Way to go,1HYTGRL!! Congratulations!!


----------



## absolutecool

Way to go, ya'll are putting the smack down on the deer!!!


----------



## melam

Here we go .. 
First night of Illinois 2007 Hunt - I was able to take a doe for the landowner at his request


----------



## melam

Final night of the hunt -
First night had passed on 5 shooters and thought my bad luck (I always regret that in Illinois) would follow me back home for the third year. Then, at 5 p.m., (and having seven does w/in 20 yards of me) - in came this boy. He was jittery and kept looking up to the trees where I was - and all around me.. he came in, hit a drag line trail and WENT THE "out" way, instead of following it into my shooting lane... and went BEHIND me. After a few minutes, he walked seven yards in behind my blind side and came back into view... For 10 agonizing minutes he milled around as I tried my best to move my feet and body180 degrees (a millimeter at a time) to get turned around where i could get a shot... when the time finally came - it was a dead on 20 yard shot... He ran about 20 yards then went down... flopped around enough to end up in a ravine that i had to pull him out.. and I was sitting there going - ok, Now i need to wait 30 minutes - well, that lasted about 5 min  

When we got him back to the farmhouse we found out why he was so nervous - he was 4 1/2 years old!!!!! He also weighed 265 pounds!!!!!!!!! We're going to try to get him scored tonight - he won't score well, but he's a trophy for me because of his vast size and age!  

~Kygirl~


----------



## melam

... and hanging on my daddy's new deer hoist he made for us to use while hunting  

(he had cut the hoist down 1 1/2 ft because we never thought we'd need one that tall - and it was all we could do to get this monster hung up there..)


----------



## absolutecool

That is a BEAST!!! 

Way to go ladies!!!


----------



## IGluIt4U

Congrats Melam!! That buck is a HOG!! :thumb: :whoo: :cheers:


----------



## mooseswife

Awesome buck melam!! Congrats on the doe as well!!


----------



## melam

Thanks!!! 

For whomever is keeping the scorebook - 
add 114 2/8 to Team 16's score (plus the doe's points)  

~Kygirl~


----------



## Jolynn Jones

Congrats KY girl! :cheer2: We are all so proud of you!:grouphug: And Yes! Of course we're jealous!:77: And we are all glad you are having such a great year! You deserve it hun! So just take a bow :humble: and then step up to Open where I can kick your butt!:set1_punch: LOL JK Congrats again from those who havent killed anything with horns yet!:hello2:


----------



## smurphysgirl

WOW KY Girl..now that's a deer!

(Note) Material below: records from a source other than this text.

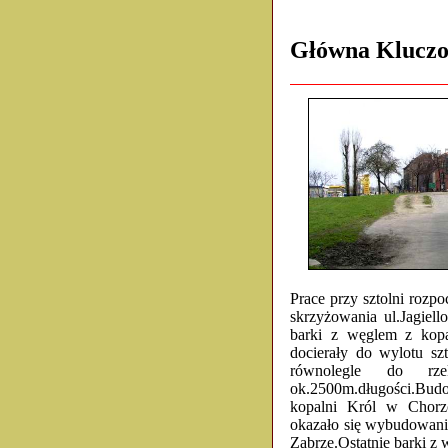
Główna Kluczo
Prace przy sztolni rozp
skrzyżowania ul.Jagiell
barki z węglem z kopa
docierały do wylotu s
równolegle do rze
ok.2500m.długości.Bud
kopalni Król w Chorzo
okazało się wybudowani
Zabrze.Ostatnie barki z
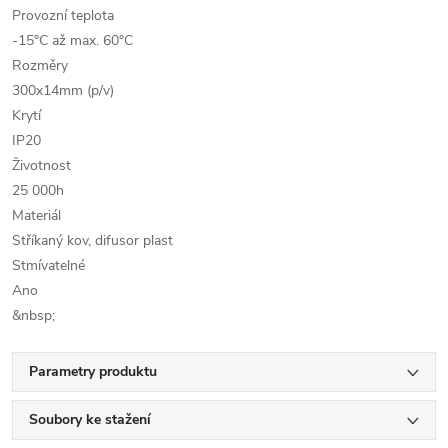
Provozní teplota
-15°C až max. 60°C
Rozměry
300x14mm (p/v)
Krytí
IP20
Životnost
25 000h
Materiál
Stříkaný kov, difusor plast
Stmívatelné
Ano
&nbsp;
Parametry produktu
Soubory ke stažení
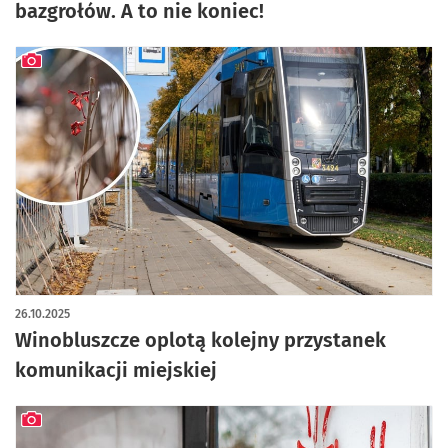
bazgrołów. A to nie koniec!
artykuł z galerią zdjęć
26.10.2025
Winobluszcze oplotą kolejny przystanek
komunikacji miejskiej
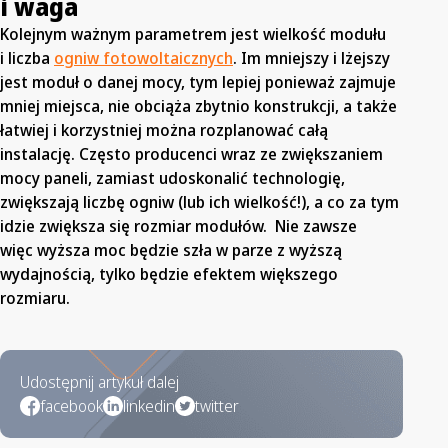
i waga
Kolejnym ważnym parametrem jest wielkość modułu
i liczba
ogniw fotowoltaicznych
. Im mniejszy i lżejszy
jest moduł o danej mocy, tym lepiej ponieważ zajmuje
mniej miejsca, nie obciąża zbytnio konstrukcji, a także
łatwiej i korzystniej można rozplanować całą
instalację. Często producenci wraz ze zwiększaniem
mocy paneli, zamiast udoskonalić technologię,
zwiększają liczbę ogniw (lub ich wielkość!), a co za tym
idzie zwiększa się rozmiar modułów. Nie zawsze
więc wyższa moc będzie szła w parze z wyższą
wydajnością, tylko będzie efektem większego
rozmiaru.
Udostępnij artykuł dalej
facebook
linkedin
twitter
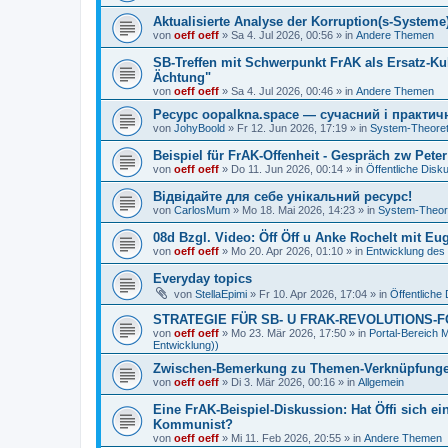
Aktualisierte Analyse der Korruption(s-Systeme) 
von
oeff oeff
»
Sa 4. Jul 2026, 00:56
» in
Andere Themen
SB-Treffen mit Schwerpunkt FrAK als Ersatz-Kul
Ächtung"
von
oeff oeff
»
Sa 4. Jul 2026, 00:46
» in
Andere Themen
Ресурс oopalkna.space — сучасний і практич
von
JohyBoold
»
Fr 12. Jun 2026, 17:19
» in
System-Theoret
Beispiel für FrAK-Offenheit - Gespräch zw Peter 
von
oeff oeff
»
Do 11. Jun 2026, 00:14
» in
Öffentliche Disk
Відвідайте для себе унікальний ресурс!
von
CarlosMum
»
Mo 18. Mai 2026, 14:23
» in
System-Theor
08d Bzgl. Video: Öff Öff u Anke Rochelt mit
von
oeff oeff
»
Mo 20. Apr 2026, 01:10
» in
Entwicklung des
Everyday topics
von
StellaEpimi
»
Fr 10. Apr 2026, 17:04
» in
Öffentliche
STRATEGIE FÜR SB- U FRAK-REVOLUTIONS-
von
oeff oeff
»
Mo 23. Mär 2026, 17:50
» in
Portal-Bereic
Entwicklung))
Zwischen-Bemerkung zu Themen-Verknüpfunge
von
oeff oeff
»
Di 3. Mär 2026, 00:16
» in
Allgemein
Eine FrAK-Beispiel-Diskussion: Hat Öffi sich e
Kommunist?
von
oeff oeff
»
Mi 11. Feb 2026, 20:55
» in
Andere Themen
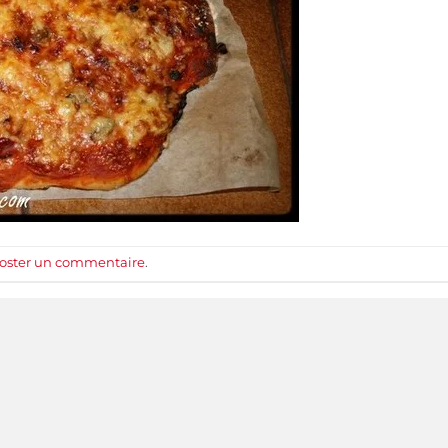
oster un commentaire
.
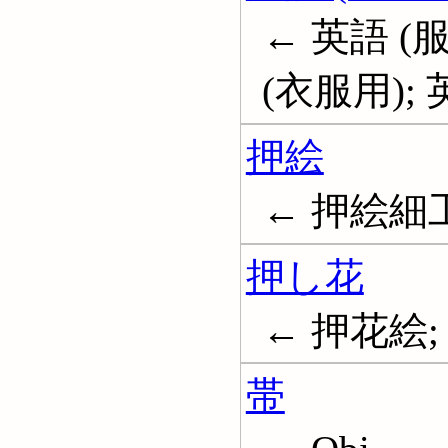
← 英語 (服
(衣服用);
押絵
← 押絵細工; F
押し花
← 押花絵;
帯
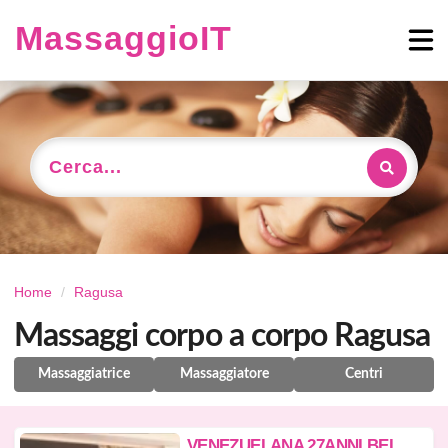
MassaggioIT
Cerca...
Home
Ragusa
Massaggi corpo a corpo Ragusa
Massaggiatrice
Massaggiatore
Centri
V
ENEZUELANA 27ANNI BELLISSIMO DECOLT FOTO REALI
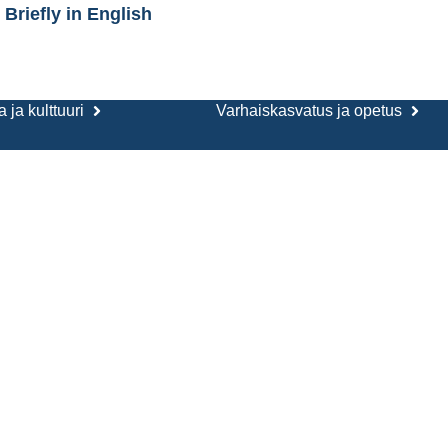
Briefly in English
 ja kulttuuri
Varhaiskasvatus ja opetus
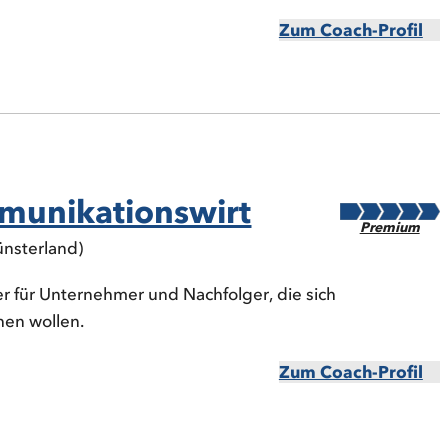
Zum Coach-Profil
munikationswirt
Premium
nsterland)
r für Unternehmer und Nachfolger, die sich
hen wollen.
Zum Coach-Profil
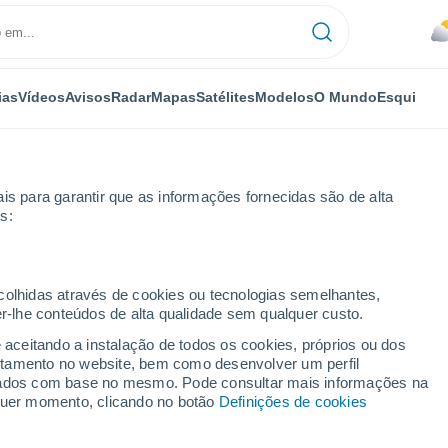
ias
Vídeos
Avisos
Radar
Mapas
Satélites
Modelos
O Mundo
Esqui
is para garantir que as informações fornecidas são de alta
s:
ecolhidas através de cookies ou tecnologias semelhantes,
er-lhe conteúdos de alta qualidade sem qualquer custo.
e aceitando a instalação de todos os cookies, próprios ou dos
rtamento no website, bem como desenvolver um perfil
...
lizados com base no mesmo. Pode consultar mais informações na
lquer momento, clicando no botão
Definições de cookies
Por horas
Intervalos nublados nas
próximas horas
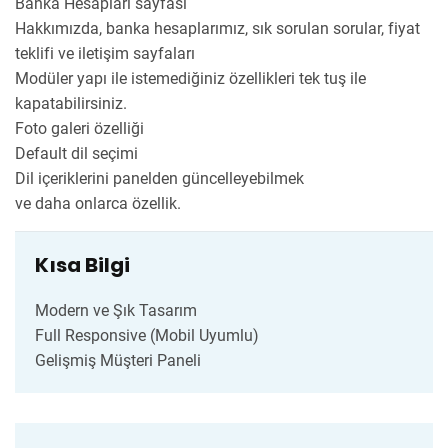
Banka Hesapları sayfası
Hakkımızda, banka hesaplarımız, sık sorulan sorular, fiyat
teklifi ve iletişim sayfaları
Modüler yapı ile istemediğiniz özellikleri tek tuş ile
kapatabilirsiniz.
Foto galeri özelliği
Default dil seçimi
Dil içeriklerini panelden güncelleyebilmek
ve daha onlarca özellik.
Kısa Bilgi
Modern ve Şık Tasarım
Full Responsive (Mobil Uyumlu)
Gelişmiş Müşteri Paneli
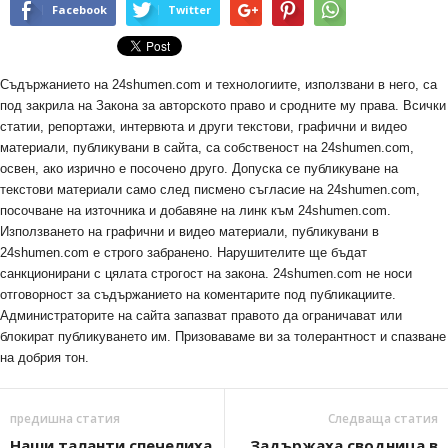
Facebook
Twitter
Съдържанието на 24shumen.com и технологиите, използвани в него, са
под закрила на Закона за авторското право и сродните му права. Всички
статии, репортажи, интервюта и други текстови, графични и видео
материали, публикувани в сайта, са собственост на 24shumen.com,
освен, ако изрично е посочено друго. Допуска се публикуване на
текстови материали само след писмено съгласие на 24shumen.com,
посочване на източника и добавяне на линк към 24shumen.com.
Използването на графични и видео материали, публикувани в
24shumen.com е строго забранено. Нарушителите ще бъдат
санкционирани с цялата строгост на закона. 24shumen.com не носи
отговорност за съдържанието на коментарите под публикациите.
Администраторите на сайта запазват правото да ограничават или
блокират публикуването им. Призоваваме ви за толерантност и спазване
на добрия тон.
предишна статия
Следваща статия
Наши таланти спечелиха
Задържаха сводница в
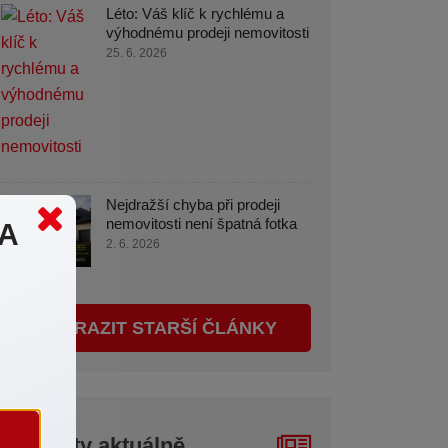
Léto: Váš klíč k rychlému a
výhodnému prodeji nemovitosti
25. 6. 2026
Nejdražší chyba při prodeji
nemovitosti není špatná fotka
MA
2. 6. 2026
ZOBRAZIT STARŠÍ ČLÁNKY
Reality aktuálně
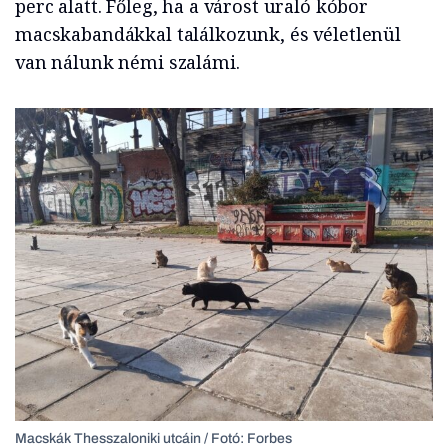
perc alatt. Főleg, ha a várost uraló kóbor
macskabandákkal találkozunk, és véletlenül
van nálunk némi szalámi.
Macskák Thesszaloniki utcáin / Fotó: Forbes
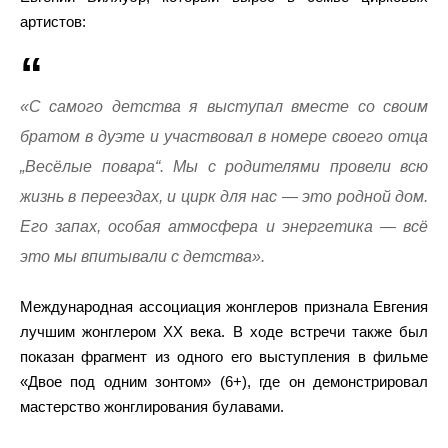
артистов:
«С самого детства я выступал вместе со своим
братом в дуэте и участвовал в номере своего отца
„Весёлые повара“. Мы с родителями провели всю
жизнь в переездах, и цирк для нас — это родной дом.
Его запах, особая атмосфера и энергетика — всё
это мы впитывали с детства».
Международная ассоциация жонглеров признала Евгения
лучшим жонглером XX века. В ходе встречи также был
показан фрагмент из одного его выступления в фильме
«Двое под одним зонтом» (6+), где он демонстрировал
мастерство жонглирования булавами.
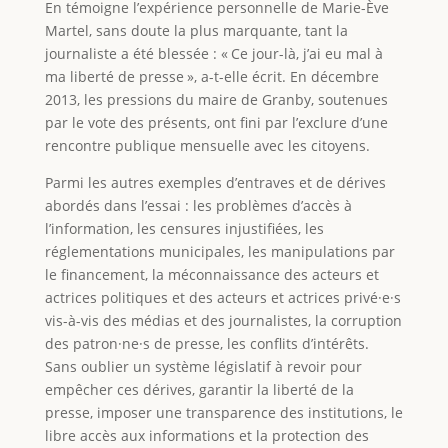
En témoigne l’expérience personnelle de Marie-Ève
Martel, sans doute la plus marquante, tant la
journaliste a été blessée : « Ce jour-là, j’ai eu mal à
ma liberté de presse », a-t-elle écrit. En décembre
2013, les pressions du maire de Granby, soutenues
par le vote des présents, ont fini par l’exclure d’une
rencontre publique mensuelle avec les citoyens.
Parmi les autres exemples d’entraves et de dérives
abordés dans l’essai : les problèmes d’accès à
l’information, les censures injustifiées, les
réglementations municipales, les manipulations par
le financement, la méconnaissance des acteurs et
actrices politiques et des acteurs et actrices privé·e·s
vis-à-vis des médias et des journalistes, la corruption
des patron·ne·s de presse, les conflits d’intérêts.
Sans oublier un système législatif à revoir pour
empêcher ces dérives, garantir la liberté de la
presse, imposer une transparence des institutions, le
libre accès aux informations et la protection des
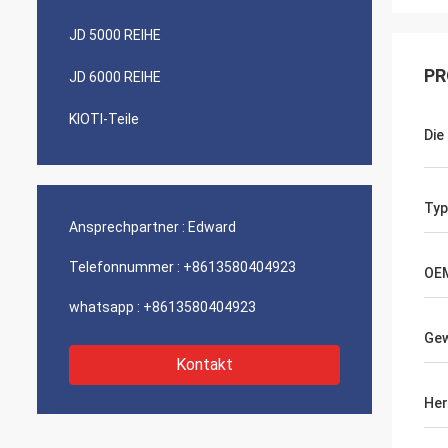
JD 5000 REIHE
PR
JD 6000 REIHE
KIOTI-Teile
Die
Typ
Ansprechpartner :
Edward
Telefonnummer :
+8613580404923
OE
whatsapp :
+8613580404923
Gew
Kontakt
Her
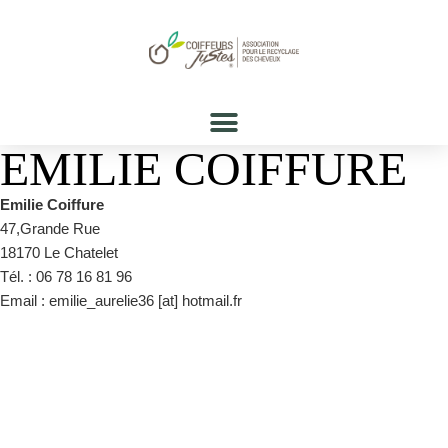
EMILIE COIFFURE
Emilie Coiffure
47,Grande Rue
18170 Le Chatelet
Tél. : 06 78 16 81 96
Email : emilie_aurelie36 [at] hotmail.fr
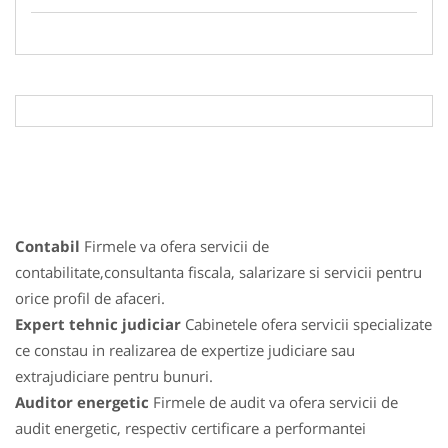
Contabil
Firmele va ofera servicii de
contabilitate,consultanta fiscala, salarizare si servicii pentru
orice profil de afaceri.
Expert tehnic judiciar
Cabinetele ofera servicii specializate
ce constau in realizarea de expertize judiciare sau
extrajudiciare pentru bunuri.
Auditor energetic
Firmele de audit va ofera servicii de
audit energetic, respectiv certificare a performantei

Congrats!


----------



## melam

smurphy - that's ok .. we're the same  

melam is hubby - he's always signed in and i'm just usually too lazy to change the name!!!! haha


----------



## doe_eyes76

So, I went out for the 3rd time this bow season with my hubby and we both got our second deer of the year! It was awesome, I'll never forget that day. I got another doe and he got a nice 8pt. I wish I got a buck so I could enter it in the contest!! oh well here's a pic anyway....


----------



## PAOUTDOORWOMAN

congrats on the doe!!! hey it is meat in the fridge!:wink:

i went out first day of gun here saw a doe but all she gave me was a butt shot.:sad:. Thursday i am going out!! rain or no rain!! again!:wink:


----------



## laurie6805

*Congratulations *!!!! I am sooooooo jealous!!!


----------



## Critter Gitter2

Congrats Julie,

We can use the doe for my doe points. Since I cant seem to close the deal. 2 months left of season so keep your fingers crossed.


----------



## dkoutdoors_girl

Congrats to everyone! Awesome pics! I havent taken one yet but hope to real soon! Seeing all those pics gets me excited! Cant wait to get out there this weekend!:teeth:


----------



## m james

*1st buck with my bow*

sorry gals i'm posting under my boyfriends name. I saw this buck for 3 nights in a row, the first night he was real skiddish, but never really knew I was there. Second day had a friend put up mesh around my stand and he showed up again i drew on him and couldn't put the mesh down far enough to get a shot. Then on the third day my boyfriend and I moved the mesh down and I set back up for another night and about sun set he showed back up for a third time. I was ready this time ended up having him come in to 25yrds and he ran only 40 yrd. I was just pround of his mass even though he didn't score that great (118 rough). Congrates to the other ladies and their trophies. Keep up the good hunting.


----------



## PAOUTDOORWOMAN

nice buck!!!!!!!!!!!!!!!!!!!!!!!!!!!!


----------



## kimmiedawn

Nice, deer everyone... And sittin all day 6 months preg I cant do that anyway..But I do have a huntin buddy now, she is 5 months old now..
http://i85.photobucket.com/albums/k48/kimmiedawn_01/takinlilboogson1stbowhunt.jpg
http://i85.photobucket.com/albums/k48/kimmiedawn_01/the3ofusatJojos.jpg
http://i85.photobucket.com/albums/k48/kimmiedawn_01/lookatthatface-1.jpg
http://i85.photobucket.com/albums/k48/kimmiedawn_01/deerhuntinwithlilboogs007.jpg
So maybe I'll get my 1st bow kill next yr. But I have had a great season with her..


----------



## heathshayne

Kimmiedawn she is beautiful!!! Congratulations and thanks for sharing the pics.


----------



## laurie6805

That is precious Kimmiedawn!!! What an awesome set of pictures. All decked out in Cammo. Some people just don't understand. What a wonderful mom and great story. Take Care and God Bless!!!


----------



## CountryWoman

m james said:


> sorry gals i'm posting under my boyfriends name. I saw this buck for 3 nights in a row, the first night he was real skiddish, but never really knew I was there. Second day had a friend put up mesh around my stand and he showed up again i drew on him and couldn't put the mesh down far enough to get a shot. Then on the third day my boyfriend and I moved the mesh down and I set back up for another night and about sun set he showed back up for a third time. I was ready this time ended up having him come in to 25yrds and he ran only 40 yrd. I was just pround of his mass even though he didn't score that great (118 rough). Congrates to the other ladies and their trophies. Keep up the good hunting.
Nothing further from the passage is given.